Ms mc2155 strain  (from the collection of the National Reference Laboratory of Tuberculosis, Pedro Kouri Institute, Cuba) was used. Cultures were grown in 1% (w/v) yeast extract (Merk, Germany), 0.5% (v/v) glycerol (Riedel de Haen, Germany), 0.4% (v/v) Tween 80 (Fluka, Germany), in 8% nutrient broth (Biocen, Cuba) for 48h with agitation (200 rpm) at 37ºC. The purity of the culture was evaluated by Ziehl-Neelsen staining .
Total lipid extraction from Ms was accomplished using the technique described by Bligh and Dyer  and the liposomes containing these lipids were obtained by the dehydration-rehydration method . The size of the vesicles was determined by transmission electron microscopy (TEM) and dynamic light scattering using a Brookhaven ZetaPlus (Brookhaven Instruments Worcs, UK).

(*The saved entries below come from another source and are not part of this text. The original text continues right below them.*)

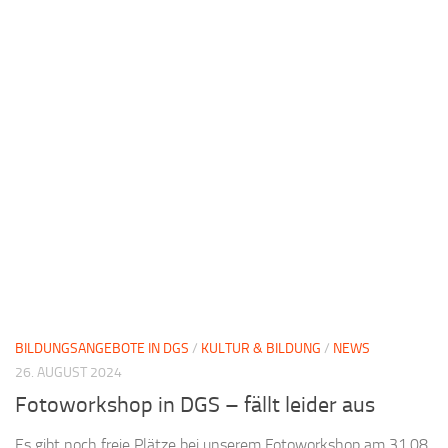
BILDUNGSANGEBOTE IN DGS
/
KULTUR & BILDUNG
/
NEWS
26. AUGUST 2024
Fotoworkshop in DGS – fällt leider aus
Es gibt noch freie Plätze bei unserem Fotoworkshop am 31.08.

Fifty female BALB/c mice (6-8 weeks) were used in the experiments. The procedure was carried out according to the international regulations for laboratory animal experimentation . Five groups of animals (n=10) were inoculated subcutaneously with either PBS; BCG, (Moreau strain, EPB ”Carlos J. Finlay”, Cuba) (106 CFU); LMs composed of 1mg of total lipids from Ms; LMs-A (LMs 1mg + alum Alhydrogel, Sigma, 1 mg) or LMs-M (LMs 1mg + Montanide, Seppicc, France). Two doses at 0 and 21 days were administered. The group immunized with BCG only received one dose on day 0. Blood samples were collected 42 days after the first immunization. The blood was centrifuged and the sera stored at -20ºC until use.
Sera from TB patients, PPD+ and PPD- healthy subjects were collected from the Universiti Sains Malaysia Hospital (HUSM). The protocols of the study were conducted according to the ethical guidelines as approved by the Human Ethics Committee of USM and written informed consent from participants was obtained.
An indirect ELISA was performed to measure the anti-LMs IgG response. Briefly, the plates were coated with 10µg/mL of the LMs formulation for 16h at 4°C and sera from mice were diluted at 1:50 and incubated for 1h at 37°C. A HRP conjugated rabbit anti mouse IgG (Sigma) at a dilution of 1:3000 was used and incubated for 1h at 37°C. The reaction was developed with a solution (100 µl /well) of o-phenylendiamine (OPD; Sigma) (5 mg in 12.5 ml 0.1 M sodium citrate buffer, pH 5 + 5 µl 30% (v/v) H2O2). After 20 to 30 min the reaction was stopped with 2N H2SO4 (50µl/well) and the absorbance was read at 492nm. To evaluate the cross-reactivity against the cell wall antigens (CWA) of MTb, a cocktail of these antigens was used to coat the ELISA plate at a concentration of 10µg/mL for 16h at 4°C.
A similar procedure was also followed to measure the anti-LMs IgG response in sera from TB patients, PPD+ and PPD- healthy subjects except that the secondary antibody used was a HRP conjugated rabbit anti human IgG (Sigma) at 1:6000 dilution.